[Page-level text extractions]
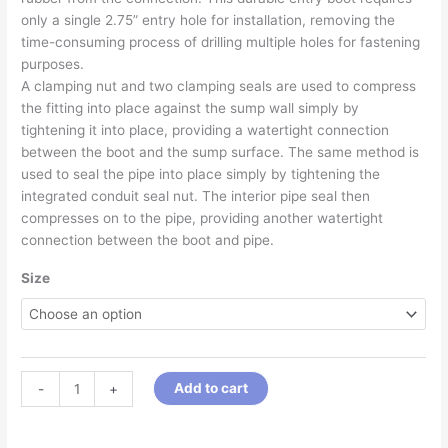
only a single 2.75” entry hole for installation, removing the
time-consuming process of drilling multiple holes for fastening
purposes.
A clamping nut and two clamping seals are used to compress
the fitting into place against the sump wall simply by
tightening it into place, providing a watertight connection
between the boot and the sump surface. The same method is
used to seal the pipe into place simply by tightening the
integrated conduit seal nut. The interior pipe seal then
compresses on to the pipe, providing another watertight
connection between the boot and pipe.
Size
Add to cart
-
+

Exercise objective:
Set down every entry above again exactly, dropping each picture.

Task solution:
only a single 2.75” entry hole for installation, removing the
time-consuming process of drilling multiple holes for fastening
purposes.
A clamping nut and two clamping seals are used to compress
the fitting into place against the sump wall simply by
tightening it into place, providing a watertight connection
between the boot and the sump surface. The same method is
used to seal the pipe into place simply by tightening the
integrated conduit seal nut. The interior pipe seal then
compresses on to the pipe, providing another watertight
connection between the boot and pipe.
Size
Add to cart
-
+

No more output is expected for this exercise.